**** Records shown

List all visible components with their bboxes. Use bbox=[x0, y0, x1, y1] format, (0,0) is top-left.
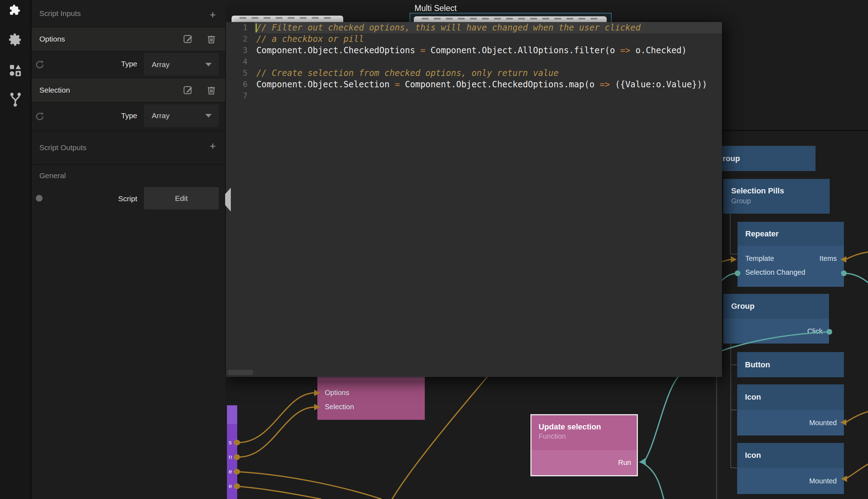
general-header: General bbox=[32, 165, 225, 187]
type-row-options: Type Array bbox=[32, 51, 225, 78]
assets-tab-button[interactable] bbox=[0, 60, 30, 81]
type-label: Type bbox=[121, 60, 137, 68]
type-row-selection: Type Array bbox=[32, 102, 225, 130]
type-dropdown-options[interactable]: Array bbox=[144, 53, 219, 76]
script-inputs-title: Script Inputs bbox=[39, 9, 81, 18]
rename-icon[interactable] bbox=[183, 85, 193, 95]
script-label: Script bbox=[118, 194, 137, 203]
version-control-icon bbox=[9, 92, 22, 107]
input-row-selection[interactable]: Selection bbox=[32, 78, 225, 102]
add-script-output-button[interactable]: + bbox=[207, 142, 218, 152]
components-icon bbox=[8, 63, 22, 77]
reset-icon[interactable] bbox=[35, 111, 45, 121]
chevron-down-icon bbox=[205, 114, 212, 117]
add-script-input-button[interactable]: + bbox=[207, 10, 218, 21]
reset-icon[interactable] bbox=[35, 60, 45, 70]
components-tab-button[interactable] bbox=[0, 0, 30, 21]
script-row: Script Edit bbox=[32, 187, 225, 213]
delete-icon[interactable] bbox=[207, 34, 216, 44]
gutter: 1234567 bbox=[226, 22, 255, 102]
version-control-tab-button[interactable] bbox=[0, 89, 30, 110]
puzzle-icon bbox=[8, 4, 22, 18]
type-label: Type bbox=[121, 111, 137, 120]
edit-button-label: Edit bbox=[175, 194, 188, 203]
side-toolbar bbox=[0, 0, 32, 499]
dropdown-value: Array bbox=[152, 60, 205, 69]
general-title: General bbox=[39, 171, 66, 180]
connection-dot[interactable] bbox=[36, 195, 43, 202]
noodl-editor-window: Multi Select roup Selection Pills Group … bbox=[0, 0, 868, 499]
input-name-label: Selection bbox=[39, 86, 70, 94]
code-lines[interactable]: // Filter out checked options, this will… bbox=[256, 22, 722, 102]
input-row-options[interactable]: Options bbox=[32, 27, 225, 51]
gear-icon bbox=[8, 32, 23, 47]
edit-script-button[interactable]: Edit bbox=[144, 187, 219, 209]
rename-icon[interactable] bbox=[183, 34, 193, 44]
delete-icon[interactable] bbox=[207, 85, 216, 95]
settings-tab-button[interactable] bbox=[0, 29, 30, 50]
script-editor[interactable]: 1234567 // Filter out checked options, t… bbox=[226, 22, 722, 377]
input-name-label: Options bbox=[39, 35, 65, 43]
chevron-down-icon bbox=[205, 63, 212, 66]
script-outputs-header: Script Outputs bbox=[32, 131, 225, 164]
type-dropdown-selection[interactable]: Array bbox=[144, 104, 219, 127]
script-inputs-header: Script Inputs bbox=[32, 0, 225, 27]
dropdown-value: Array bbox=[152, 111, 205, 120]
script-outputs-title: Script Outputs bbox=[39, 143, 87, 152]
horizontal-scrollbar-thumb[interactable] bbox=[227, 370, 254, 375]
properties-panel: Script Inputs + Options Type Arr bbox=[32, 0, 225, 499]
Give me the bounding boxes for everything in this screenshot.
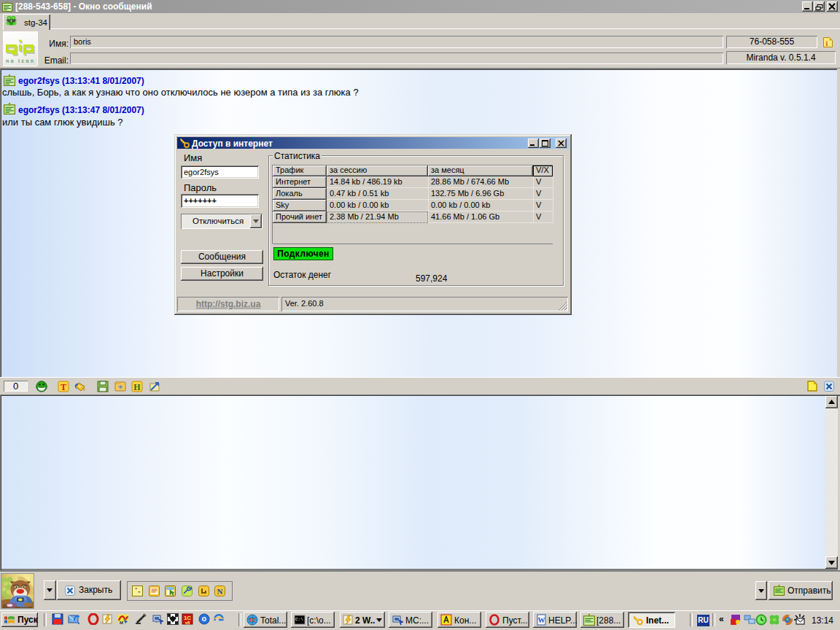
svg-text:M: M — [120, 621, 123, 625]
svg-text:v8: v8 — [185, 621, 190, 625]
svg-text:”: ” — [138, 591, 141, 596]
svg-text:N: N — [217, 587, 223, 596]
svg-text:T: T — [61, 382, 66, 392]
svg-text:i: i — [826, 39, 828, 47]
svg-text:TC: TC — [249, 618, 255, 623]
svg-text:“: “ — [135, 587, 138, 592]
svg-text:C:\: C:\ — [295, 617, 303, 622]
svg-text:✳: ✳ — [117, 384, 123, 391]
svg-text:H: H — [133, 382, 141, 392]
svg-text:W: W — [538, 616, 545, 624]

********

Whenever the word "delete" shows up in a line of the entries above, copy that line.

delete-icon[interactable] bbox=[207, 34, 216, 44]
delete-icon[interactable] bbox=[207, 85, 216, 95]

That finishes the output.